I've been thinking today about fathers in my life. My own father has gone on to his reward, and I have shared memories about him here before. When he passed away, my father-in-law (Papaw) hugged me close, and said, "You're not fatherless. As long as I'm alive, you still have a daddy." But these two men, precious and dear as they are to me, are not the only fathers I have known.
Uncle Jim taught me a little bit about earning an honest dollar, hauling hay.
Uncle Hardy taught me the consequences of throwing pear cores at his old sow who had a litter of piglets and a terrible temper.
Uncle Grady taught us that jumping off the dock into a floating inner tube was not likely to be successful, but he let us try it any way.
Uncle J.P. played Grandpa's fiddle for us.
My daddy told me about his daddy, the farmer/preacher, and his twelve kids.

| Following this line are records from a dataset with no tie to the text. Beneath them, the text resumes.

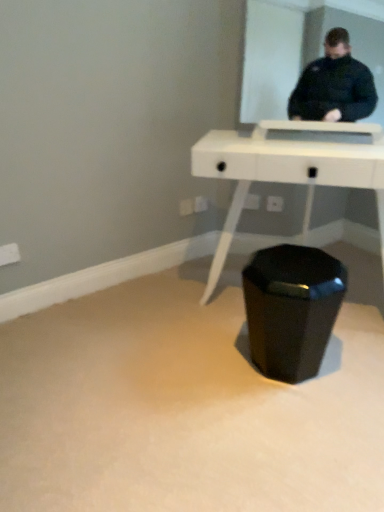 Identify the location of free space to the left of black glossy waste container at center. (213, 366). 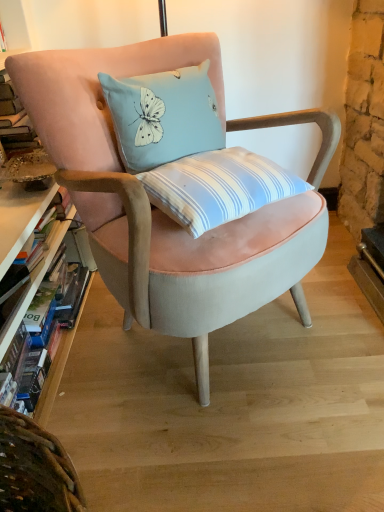 I want to click on vacant space in velvet pink chair at center (from a real-world perspective), so [x=207, y=342]. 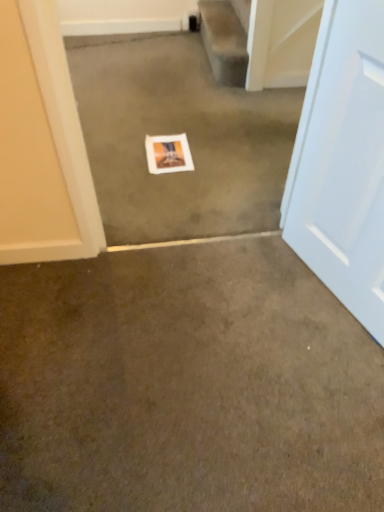 This screenshot has width=384, height=512. What do you see at coordinates (224, 42) in the screenshot? I see `smooth beige carpet at upper center` at bounding box center [224, 42].

The height and width of the screenshot is (512, 384). What do you see at coordinates (343, 162) in the screenshot?
I see `white glossy door at right` at bounding box center [343, 162].

Locate an element on the screen. brown carpet at center, which is counted as the first concrete, starting from the bottom is located at coordinates (x=186, y=385).

Are white matte picture frame at center and smooth beige carpet at upper center beside each other?

They are not placed beside each other.

Can you confirm if white matte picture frame at center is wider than smooth beige carpet at upper center?

Yes.

Is white matte picture frame at center situated inside smooth beige carpet at upper center or outside?

white matte picture frame at center cannot be found inside smooth beige carpet at upper center.

Does point (193, 167) appear closer or farther from the camera than point (230, 74)?

Point (193, 167) appears to be closer to the viewer than point (230, 74).

This screenshot has height=512, width=384. Identify the location of picture frame lying on the left of white glossy door at right. (168, 154).

Does white matte picture frame at center contain white glossy door at right?

No.

Considering the relative sizes of white matte picture frame at center and white glossy door at right in the image provided, is white matte picture frame at center shorter than white glossy door at right?

Correct, white matte picture frame at center is not as tall as white glossy door at right.

Are white matte picture frame at center and white glossy door at right beside each other?

white matte picture frame at center and white glossy door at right are not in contact.

How much distance is there between white glossy door at right and brown carpet at center, which is counted as the first concrete, starting from the bottom?

20.49 inches.

Is white glossy door at right situated inside brown carpet at center, which is counted as the first concrete, starting from the bottom, or outside?

white glossy door at right cannot be found inside brown carpet at center, which is counted as the first concrete, starting from the bottom.

Is white glossy door at right turned away from brown carpet at center, which is counted as the first concrete, starting from the bottom?

No, white glossy door at right is not facing the opposite direction of brown carpet at center, which is counted as the first concrete, starting from the bottom.

Which object is positioned more to the right, white glossy door at right or smooth beige carpet at upper center?

white glossy door at right.

From a real-world perspective, is white glossy door at right above or below smooth beige carpet at upper center?

white glossy door at right is above smooth beige carpet at upper center.

Considering the relative sizes of white glossy door at right and smooth beige carpet at upper center in the image provided, is white glossy door at right taller than smooth beige carpet at upper center?

Yes.

Is brown carpet at center, which is counted as the first concrete, starting from the bottom, not inside white paper at center, the 1th concrete when ordered from top to bottom?

That's correct, brown carpet at center, which is counted as the first concrete, starting from the bottom, is outside of white paper at center, the 1th concrete when ordered from top to bottom.

From a real-world perspective, between brown carpet at center, which is counted as the first concrete, starting from the bottom, and white paper at center, the 1th concrete when ordered from top to bottom, who is vertically higher?

From a 3D spatial view, white paper at center, the 1th concrete when ordered from top to bottom, is above.

Which is more to the right, brown carpet at center, the second concrete viewed from the top, or white paper at center, the 1th concrete when ordered from top to bottom?

white paper at center, the 1th concrete when ordered from top to bottom, is more to the right.

Looking at this image, is brown carpet at center, which is counted as the first concrete, starting from the bottom, directly adjacent to white paper at center, the 1th concrete when ordered from top to bottom?

No, brown carpet at center, which is counted as the first concrete, starting from the bottom, is not touching white paper at center, the 1th concrete when ordered from top to bottom.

My grandmother told me about my granddaddy, who tied a rope to the churn handle and the other end to the porch swing so he could rock the twins to sleep while he churned.
Our sons, at play with our grandchildren, let us relive our own babies' little growin'.
My husband and our son prayed at the altar this morning during church.
I held hands with my husband, the father of our children, as we watched our grandson's baptism this morning.
Being a daddy is hard sometimes, especially when a child seems determined to take a wrong turning, and daddy has to watch his child stray.
Being a daddy is wonderful, especially when grown up children call home just to say Happy Father's Day.
So many men. So many different ways of fathering. Each an echo, a reflection, of our heavenly Father's love.
Papaw was right. I will never be fatherless, because the dear God and Father of us all is my father too.